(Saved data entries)

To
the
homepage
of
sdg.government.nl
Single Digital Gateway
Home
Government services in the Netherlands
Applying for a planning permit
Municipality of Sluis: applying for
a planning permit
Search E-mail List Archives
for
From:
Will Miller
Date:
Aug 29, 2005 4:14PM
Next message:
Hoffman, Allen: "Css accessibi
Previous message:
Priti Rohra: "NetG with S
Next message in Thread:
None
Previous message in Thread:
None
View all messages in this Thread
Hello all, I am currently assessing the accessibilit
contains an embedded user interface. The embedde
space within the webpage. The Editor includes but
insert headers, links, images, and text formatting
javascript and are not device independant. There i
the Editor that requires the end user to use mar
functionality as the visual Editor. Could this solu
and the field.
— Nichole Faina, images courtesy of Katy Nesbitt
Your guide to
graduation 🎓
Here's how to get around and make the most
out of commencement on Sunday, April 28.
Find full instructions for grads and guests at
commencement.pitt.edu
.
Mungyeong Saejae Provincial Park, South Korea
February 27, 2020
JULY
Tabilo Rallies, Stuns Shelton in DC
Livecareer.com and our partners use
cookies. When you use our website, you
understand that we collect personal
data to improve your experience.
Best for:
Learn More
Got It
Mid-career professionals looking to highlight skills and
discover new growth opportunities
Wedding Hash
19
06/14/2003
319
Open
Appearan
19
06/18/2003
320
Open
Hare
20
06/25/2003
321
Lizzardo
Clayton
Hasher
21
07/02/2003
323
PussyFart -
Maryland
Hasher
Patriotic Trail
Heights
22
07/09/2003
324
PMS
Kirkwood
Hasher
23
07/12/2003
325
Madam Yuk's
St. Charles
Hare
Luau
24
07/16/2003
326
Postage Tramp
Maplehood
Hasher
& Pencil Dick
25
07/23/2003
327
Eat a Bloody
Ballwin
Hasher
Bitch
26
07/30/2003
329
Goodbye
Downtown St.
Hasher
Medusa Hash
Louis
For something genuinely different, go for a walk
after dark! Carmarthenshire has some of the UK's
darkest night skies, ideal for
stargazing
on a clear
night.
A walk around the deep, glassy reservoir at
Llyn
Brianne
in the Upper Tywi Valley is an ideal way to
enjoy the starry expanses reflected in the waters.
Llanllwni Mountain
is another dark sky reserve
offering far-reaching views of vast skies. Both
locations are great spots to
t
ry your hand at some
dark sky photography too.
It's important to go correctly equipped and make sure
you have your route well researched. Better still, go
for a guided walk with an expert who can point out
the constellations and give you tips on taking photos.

## EXERCISE OBJECTIVE
Line by line, copy the data above exactly as it reads.

## ANSWER BOX
To
the
homepage
of
sdg.government.nl
Single Digital Gateway
Home
Government services in the Netherlands
Applying for a planning permit
Municipality of Sluis: applying for
a planning permit
Search E-mail List Archives
for
From:
Will Miller
Date:
Aug 29, 2005 4:14PM
Next message:
Hoffman, Allen: "Css accessibi
Previous message:
Priti Rohra: "NetG with S
Next message in Thread:
None
Previous message in Thread:
None
View all messages in this Thread
Hello all, I am currently assessing the accessibilit
contains an embedded user interface. The embedde
space within the webpage. The Editor includes but
insert headers, links, images, and text formatting
javascript and are not device independant. There i
the Editor that requires the end user to use mar
functionality as the visual Editor. Could this solu
and the field.
— Nichole Faina, images courtesy of Katy Nesbitt
Your guide to
graduation 🎓
Here's how to get around and make the most
out of commencement on Sunday, April 28.
Find full instructions for grads and guests at
commencement.pitt.edu
.
Mungyeong Saejae Provincial Park, South Korea
February 27, 2020
JULY
Tabilo Rallies, Stuns Shelton in DC
Livecareer.com and our partners use
cookies. When you use our website, you
understand that we collect personal
data to improve your experience.
Best for:
Learn More
Got It
Mid-career professionals looking to highlight skills and
discover new growth opportunities
Wedding Hash
19
06/14/2003
319
Open
Appearan
19
06/18/2003
320
Open
Hare
20
06/25/2003
321
Lizzardo
Clayton
Hasher
21
07/02/2003
323
PussyFart -
Maryland
Hasher
Patriotic Trail
Heights
22
07/09/2003
324
PMS
Kirkwood
Hasher
23
07/12/2003
325
Madam Yuk's
St. Charles
Hare
Luau
24
07/16/2003
326
Postage Tramp
Maplehood
Hasher
& Pencil Dick
25
07/23/2003
327
Eat a Bloody
Ballwin
Hasher
Bitch
26
07/30/2003
329
Goodbye
Downtown St.
Hasher
Medusa Hash
Louis
For something genuinely different, go for a walk
after dark! Carmarthenshire has some of the UK's
darkest night skies, ideal for
stargazing
on a clear
night.
A walk around the deep, glassy reservoir at
Llyn
Brianne
in the Upper Tywi Valley is an ideal way to
enjoy the starry expanses reflected in the waters.
Llanllwni Mountain
is another dark sky reserve
offering far-reaching views of vast skies. Both
locations are great spots to
t
ry your hand at some
dark sky photography too.
It's important to go correctly equipped and make sure
you have your route well researched. Better still, go
for a guided walk with an expert who can point out
the constellations and give you tips on taking photos.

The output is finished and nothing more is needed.